#### [DATA]
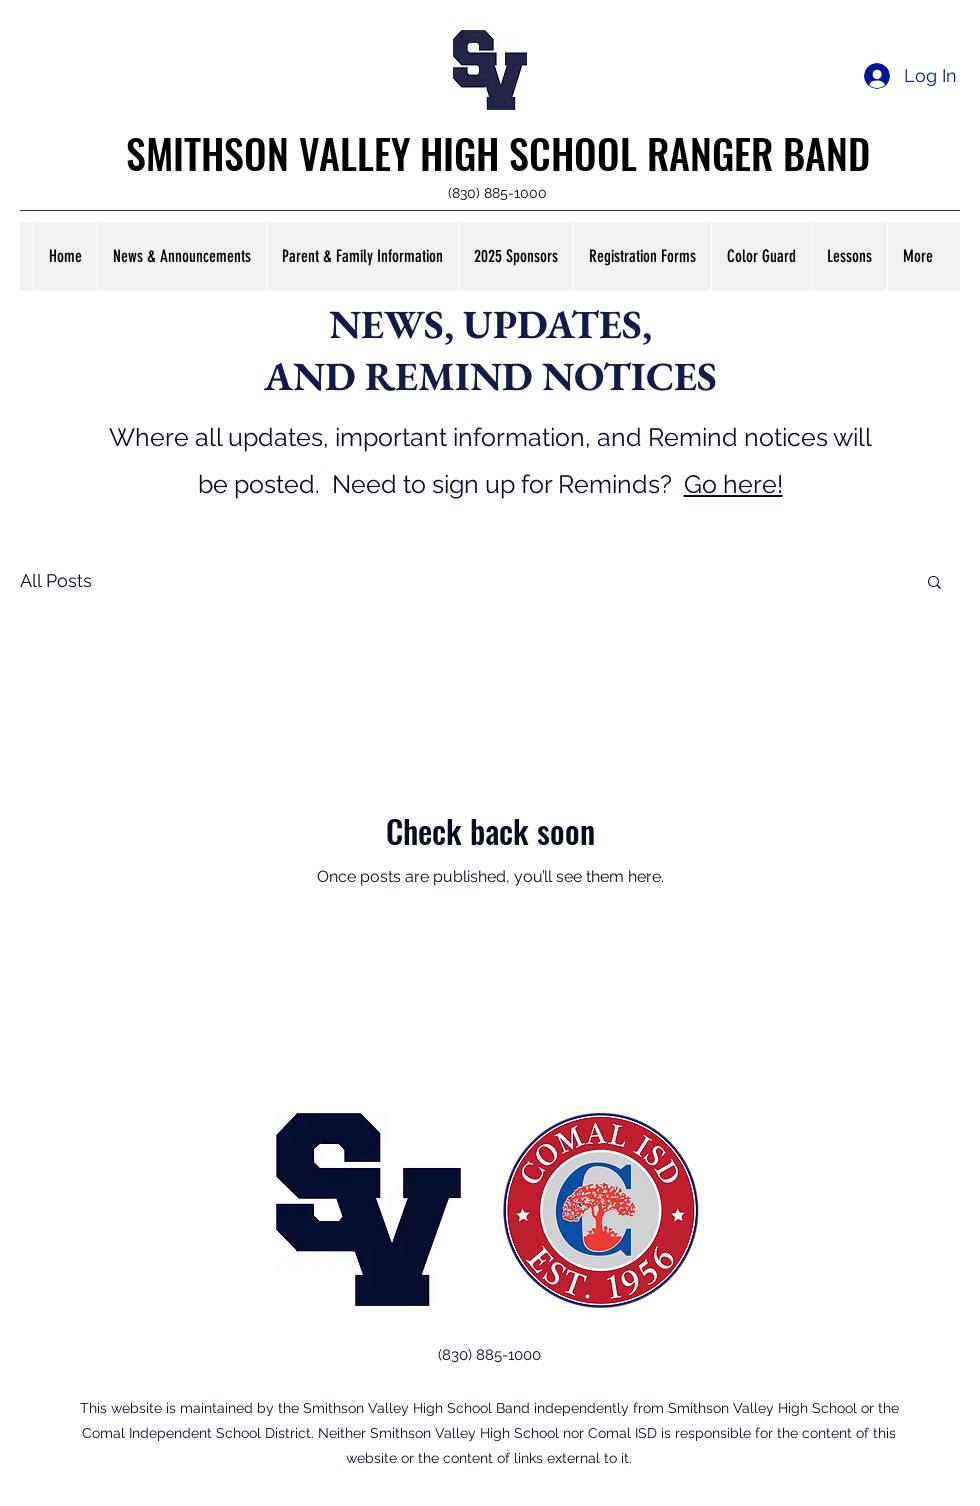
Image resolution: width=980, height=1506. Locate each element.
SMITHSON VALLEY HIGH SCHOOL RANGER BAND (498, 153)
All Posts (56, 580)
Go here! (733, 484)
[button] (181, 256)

#### [EXERCISE OBJECTIVE]
Please repeat the records above exactly, omitting any pictures they contain.

#### [EXPECTED ANSWER]
Image resolution: width=980, height=1506. Locate each element.
SMITHSON VALLEY HIGH SCHOOL RANGER BAND (498, 153)
All Posts (56, 580)
Go here! (733, 484)
[button] (181, 256)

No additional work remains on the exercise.